A decent scramble. Sleeping Sexton later that day made the trip a lot more of a challenge.
Started out from the TH @ 5.16 with Faith & Rich. The closer one gets the more reasonable the route (SE ridge; standard) looks. Summited 11.31; :58 from the traverse/bottom of the 2nd gully to the summit. Summited @ 11.31. Clouds all over but none too threatening. Left summit @ 12.33. Down by 17.31. Tremendous views, esp. of Maroon (duh), & Capitol & Snowmass. Loved the way the route went from hiking to steep hiking to scrambling to the steepest climbing on the ridge crest to the summit- classic! Wonderful day on an extremely enjoyable route on a classic peak. Missed you at the summit, bro- there will be others!
Wow, that was as exposed as they say!
5/31/12 via Bells Cord with the Traverse to and from Maroon Peak
A great day with goat escort from base to summit. Good to return after getting snowed off in late September.
A long and very difficult climb! Ranked or not, this is a challenging climb worthy of any serious mountaineer. We waited out a passing storm, making a 14-hour day. No route description can do justice to the complexity of this mountain.
Another traverse with Goldielocks.
beautiful day in the elks.. climbed with pete.. surprising escaped weather most of day but moved quickly nonetheless..

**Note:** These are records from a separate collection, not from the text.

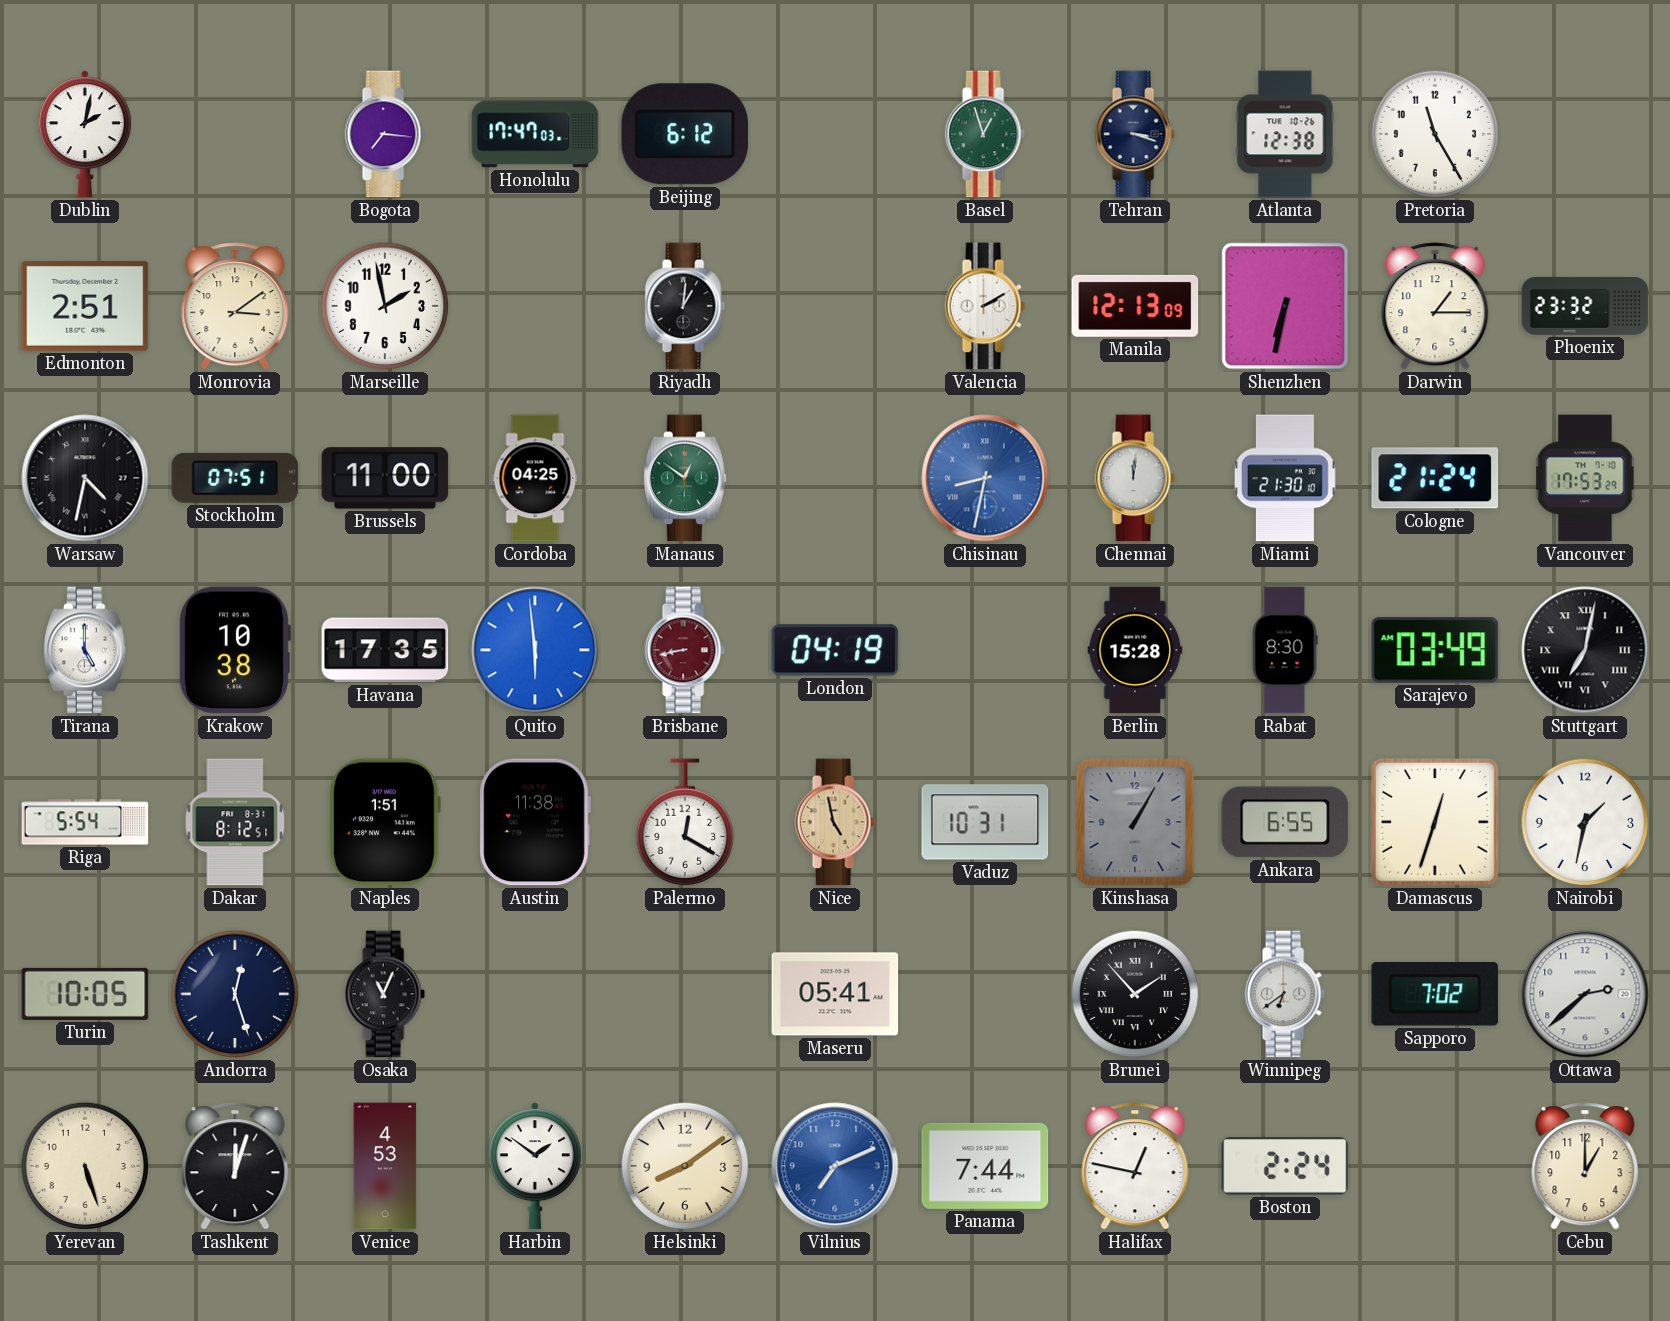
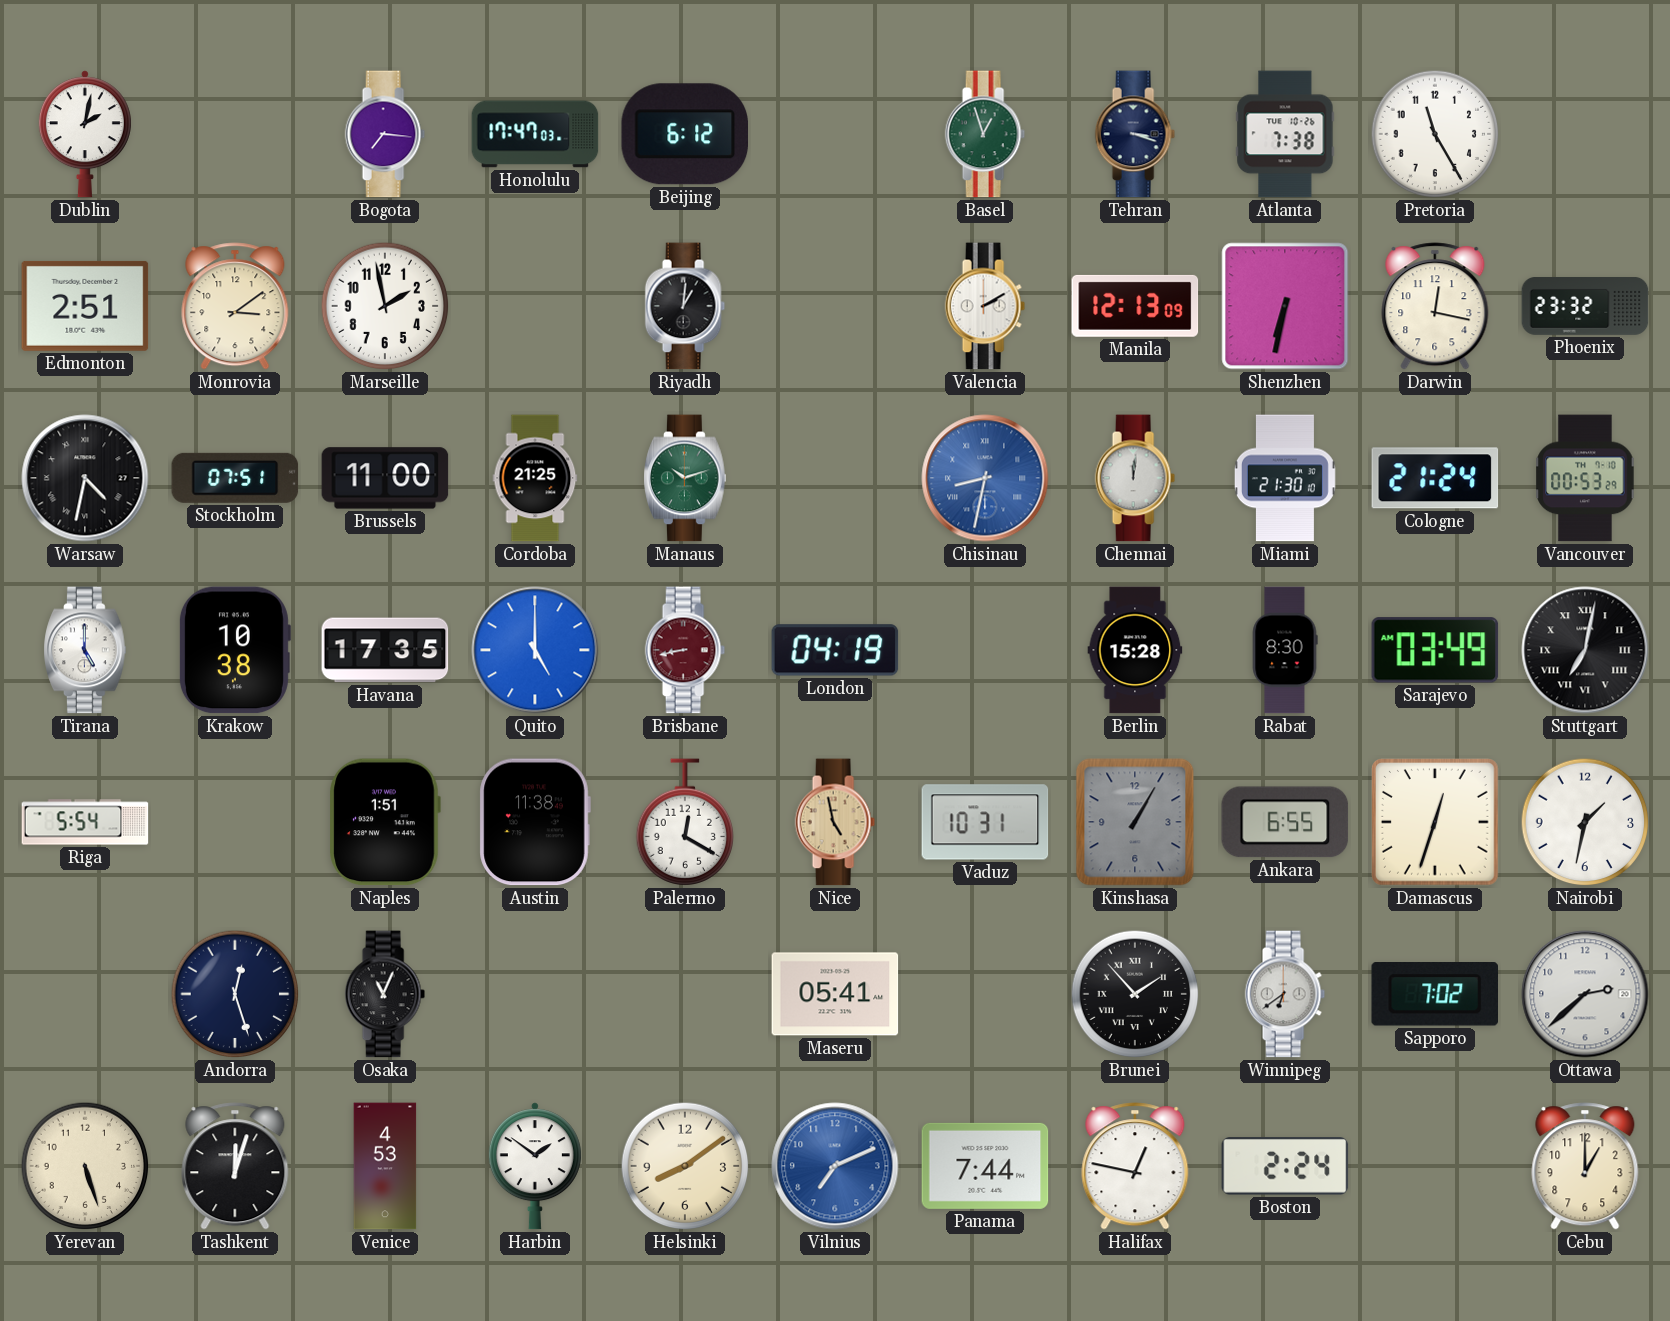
Atlanta: 12:38 -> 7:38
Darwin: 1:15 -> 12:17
Cordoba: 04:25 -> 21:25
Manaus: 12:51 -> 10:12
Vancouver: 17:53 -> 00:53
Quito: 5:59 -> 5:00
Dakar: 8:12 -> none
Turin: 10:05 -> none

I think n maroon has the hardest standard route of any CO 14er. little bear capitol blah blah, n maroon has many more class 4 sections. did the traverse unroped but every other party climbing only the N peak brought a rope. the traverse is definitely classic, with a lot of options...(a far) second only to blanca traverse in quality
fun and fast. almost got bombed by some goats kicking microwave size blocks off while descending the first gulley of N. Maroon
a beautiful and interesting scramble. Not too bad, as long as you are up for it and climb with caution. One of the most beautiful place in Colorado
Left the TH very early and did this one solo. Climbed the Bell Chord and was nearly killed by rockfall triggered by frightened mountain goats while in the couloir. Went up South Maroon first and then traversed over to North Maroon. The whole experience was both physically and mentally challenging, but also very rewarding. The cruxes, while super exposed, were quite solid and fun to climb. The views from the top were/are astounding!
Great climb. Interesting descent via standard route of North Maroon. Follow the cairns!
Horrible migraine so all I remember is that I made it!
North Maroon was a big, loose, icy, snowy peak on the day we climbed it. The descent was a bit hairy.
Very nice scramble. Traverse is a little gnarly in places but doable by a confident climber.
Just did the standard route. Very fun.
Third 14er. It was nice and easy. We took our time because we were going to do Pyramid Peak the next day.
Came across the South to North traverse with no problems.